• [Saved entries]:
◆ ◆ ◆ ◆

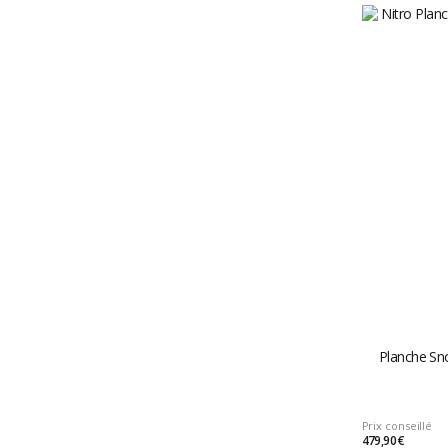
Planche S
Prix conseillé
479,90 €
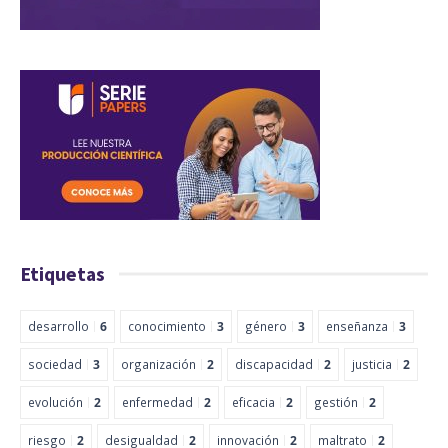
Etiquetas
desarrollo
6
conocimiento
3
género
3
enseñanza
3
sociedad
3
organización
2
discapacidad
2
justicia
2
evolución
2
enfermedad
2
eficacia
2
gestión
2
riesgo
2
desigualdad
2
innovación
2
maltrato
2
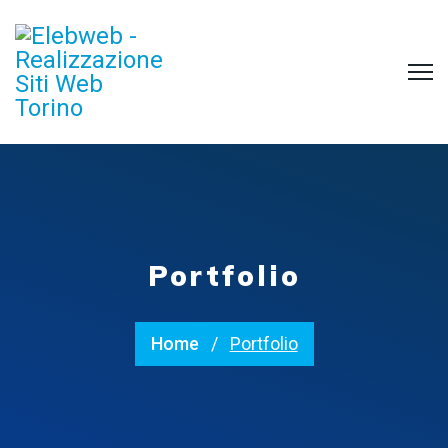
Portfolio
Home
Portfolio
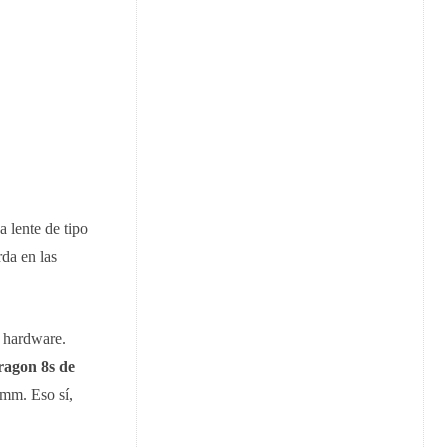
 lente de tipo
rda en las
n hardware.
agon 8s de
omm. Eso sí,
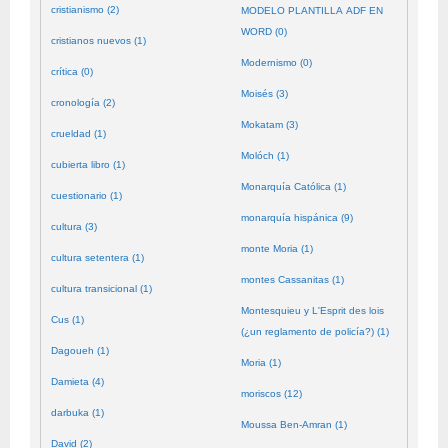
cristianismo (2)
MODELO PLANTILLA ADF EN
WORD (0)
cristianos nuevos (1)
Modernismo (0)
crítica (0)
Moisés (3)
cronología (2)
Mokatam (3)
crueldad (1)
Molóch (1)
cubierta libro (1)
Monarquía Católica (1)
cuestionario (1)
monarquía hispánica (9)
cultura (3)
monte Moria (1)
cultura setentera (1)
montes Cassanitas (1)
cultura transicional (1)
Montesquieu y L'Esprit des lois
Cus (1)
(¿un reglamento de policía?) (1)
Dagoueh (1)
Moria (1)
Damieta (4)
moriscos (12)
darbuka (1)
Moussa Ben-Amran (1)
David (2)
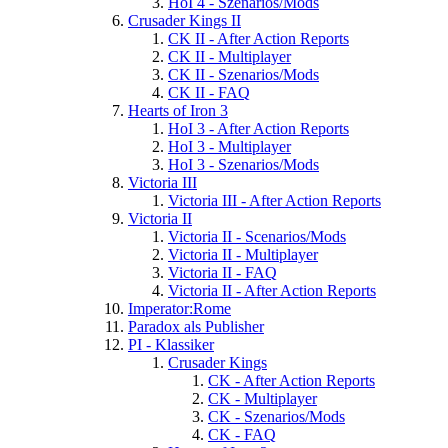
HoI 4 - Szenarios/Mods
Crusader Kings II
CK II - After Action Reports
CK II - Multiplayer
CK II - Szenarios/Mods
CK II - FAQ
Hearts of Iron 3
HoI 3 - After Action Reports
HoI 3 - Multiplayer
HoI 3 - Szenarios/Mods
Victoria III
Victoria III - After Action Reports
Victoria II
Victoria II - Scenarios/Mods
Victoria II - Multiplayer
Victoria II - FAQ
Victoria II - After Action Reports
Imperator:Rome
Paradox als Publisher
PI - Klassiker
Crusader Kings
CK - After Action Reports
CK - Multiplayer
CK - Szenarios/Mods
CK - FAQ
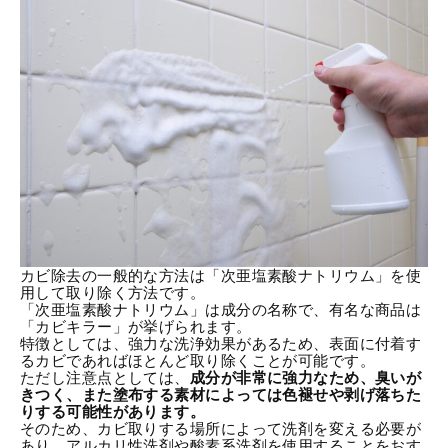
カビ除去の一般的な方法は「次亜塩素酸ナトリウム」を使
用して取り除く方法です。
「次亜塩素酸ナトリウム」は成分の名称で、有名な商品は
「
カビキラー
」が挙げられます。
特徴としては、強力な洗浄効果があるため、表面に付着す
るカビであればほとんど取り除くことが可能です。
ただし注意点としては、
成分が非常に強力なため、臭いが
きつく、また塗布する素材によっては色褪せや剥げ落ちた
りする可能性があります。
そのため、カビ取りする場所によって洗剤を変える必要が
あり、アルカリ性洗剤や酸素系洗剤を使用することをおす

◆ ◆ ◆ ◆

• [ACTIVITY]: Within the entries, find all lines that contain "After" and copy each one.

• [ANSWER TO THE PROBLEM]:
CK II - After Action Reports
HoI 3 - After Action Reports
Victoria III - After Action Reports
Victoria II - After Action Reports
CK - After Action Reports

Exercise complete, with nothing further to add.